A sheep herder and her flock were just walking down the street. I took the pic from behind so that they wouldn't all freak out.
Paz y buena voluntad,
Elder Gonzalez

Week Twelve: Letters, English Homework, and the Virgen de la Puerta

Listen up kith and kin,

Here's how letter sending is going to have to work. I LOVE getting letters and I get them between 2 weeks and 2 months. I get them delivered to me through the leadership hierarchy. I live no where near a post office and I'll have the chance to send a response very infrequently. Feel free to send me letters, but at the end of the letter, put your email, so I can respond.

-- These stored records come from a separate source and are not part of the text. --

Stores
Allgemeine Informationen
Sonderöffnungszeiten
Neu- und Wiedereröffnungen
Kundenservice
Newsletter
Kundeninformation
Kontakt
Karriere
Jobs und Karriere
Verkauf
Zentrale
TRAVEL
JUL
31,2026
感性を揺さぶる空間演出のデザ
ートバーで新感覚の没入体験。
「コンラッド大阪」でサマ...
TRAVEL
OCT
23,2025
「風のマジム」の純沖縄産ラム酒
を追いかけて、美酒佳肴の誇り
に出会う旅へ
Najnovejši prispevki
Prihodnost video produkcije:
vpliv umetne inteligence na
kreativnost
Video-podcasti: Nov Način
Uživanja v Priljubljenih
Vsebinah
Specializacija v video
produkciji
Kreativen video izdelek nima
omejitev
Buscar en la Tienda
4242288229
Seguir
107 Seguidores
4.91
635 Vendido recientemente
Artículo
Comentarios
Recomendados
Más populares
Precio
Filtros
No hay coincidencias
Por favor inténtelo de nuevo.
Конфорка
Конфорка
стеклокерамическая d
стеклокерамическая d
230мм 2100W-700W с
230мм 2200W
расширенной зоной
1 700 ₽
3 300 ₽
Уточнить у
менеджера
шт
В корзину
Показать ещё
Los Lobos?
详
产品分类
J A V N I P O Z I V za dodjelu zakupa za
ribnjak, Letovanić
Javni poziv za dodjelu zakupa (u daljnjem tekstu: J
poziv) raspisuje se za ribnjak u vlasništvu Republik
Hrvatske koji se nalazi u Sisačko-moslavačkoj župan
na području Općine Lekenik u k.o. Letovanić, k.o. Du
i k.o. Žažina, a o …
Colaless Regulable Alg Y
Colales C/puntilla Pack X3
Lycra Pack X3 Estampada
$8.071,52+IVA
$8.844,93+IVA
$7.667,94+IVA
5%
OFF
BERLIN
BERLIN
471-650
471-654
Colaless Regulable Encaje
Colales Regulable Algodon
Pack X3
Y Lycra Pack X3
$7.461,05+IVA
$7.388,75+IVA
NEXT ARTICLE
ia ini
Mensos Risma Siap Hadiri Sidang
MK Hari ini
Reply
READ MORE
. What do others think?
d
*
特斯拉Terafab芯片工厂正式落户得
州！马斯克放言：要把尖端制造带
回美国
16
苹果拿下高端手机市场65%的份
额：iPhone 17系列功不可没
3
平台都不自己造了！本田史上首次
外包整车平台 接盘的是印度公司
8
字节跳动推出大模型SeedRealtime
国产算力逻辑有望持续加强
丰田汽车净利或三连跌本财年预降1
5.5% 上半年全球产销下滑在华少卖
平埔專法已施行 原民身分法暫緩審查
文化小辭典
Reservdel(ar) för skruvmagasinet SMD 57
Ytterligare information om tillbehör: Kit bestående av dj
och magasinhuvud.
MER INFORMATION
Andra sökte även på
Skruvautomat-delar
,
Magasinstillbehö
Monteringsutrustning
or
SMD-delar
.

As missionaries, we always offer service. "Hay algo que nosotros podemos hacer para ustedes?" is one of our most common phrases.  Since both my companion and I are from the states, a lot of times, we get asked to help kids with their English homework. Their textbooks aren't real books. It's like a person typed up the assignments on a word document and printed them out and stapled them together. Also, the writer of the book likely has never actually spoken English with a native speaker. An example of a question: "Look at the pictures and sing according to the write according to the following:" We get so frustrated because we are fluent and we dont even know how to help.

Also, a lot of people here worship the saints. The biggest one is called Virgen de la Puerta.  Her ceremony was yesterday.  There was a giant parade going through Cartavio with people in feathered head-dresses, chanting and carrying a big statue.  E Leavitt and I kept trying to find all the people we to and telling them to stop breaking the 2nd of the 10 commandments.

Cartavio is a ton of fun. Tomorrow is the first "change" where some people switch companions and areas but since I'm in my training, nothing happens.  6 weeks from now is another and E Leavitt will probably go somewhere else.

Love you all a ton. Have a great Christmas season.